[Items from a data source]
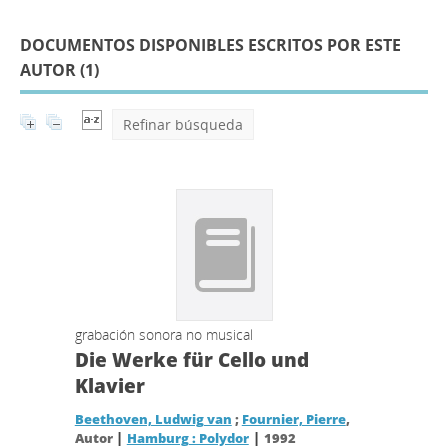
DOCUMENTOS DISPONIBLES ESCRITOS POR ESTE
AUTOR (
1
)
Refinar búsqueda
grabación sonora no musical
Die Werke für Cello und
Klavier
Beethoven, Ludwig van
;
Fournier, Pierre
,
|
|
Autor
Hamburg : Polydor
1992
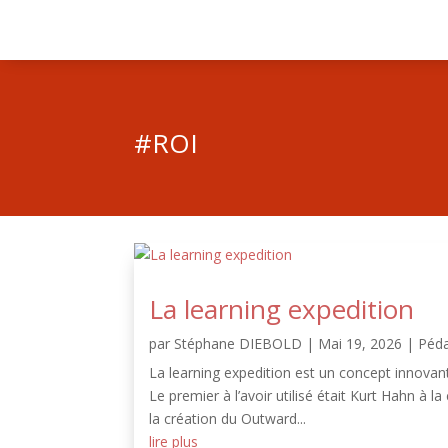
#ROI
La learning expedition
par
Stéphane DIEBOLD
|
Mai 19, 2026
|
Péd
La learning expedition est un concept innovan
Le premier à l’avoir utilisé était Kurt Hahn à 
la création du Outward...
lire plus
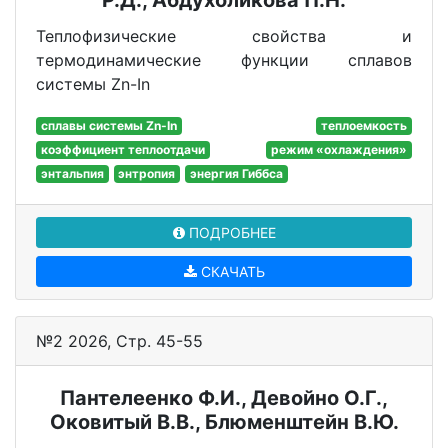
Р.Д., Абдухоликова П.Н.
Теплофизические свойства и
термодинамические функции сплавов
системы Zn-In
сплавы системы Zn-In
теплоемкость
коэффициент теплоотдачи
режим «охлаждения»
энтальпия
энтропия
энергия Гиббса
ПОДРОБНЕЕ
СКАЧАТЬ
№2 2026, Стр. 45-55
Пантелеенко Ф.И., Девойно О.Г.,
Оковитый В.В., Блюменштейн В.Ю.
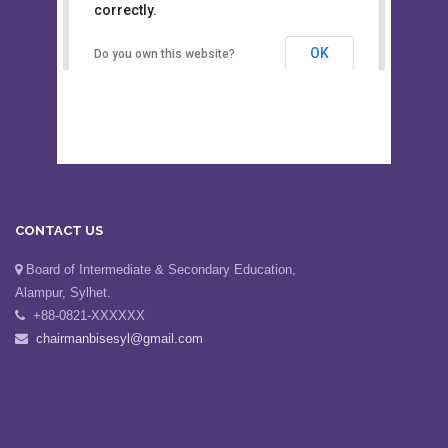
This page can't load Google Maps
Board of Intermediate &
correctly.
Secondary Education, Alampur,
Sylhet
OK
Do you own this website?
CONTACT US
Board of Intermediate & Secondary Education,
Alampur, Sylhet.
+88-0821-XXXXXX
chairmanbisesyl@gmail.com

- **What you have to do**: Each line of the records with the word "Alampur" in it is to be copied.

- **Result of this exercise**:
Secondary Education, Alampur,
Alampur, Sylhet.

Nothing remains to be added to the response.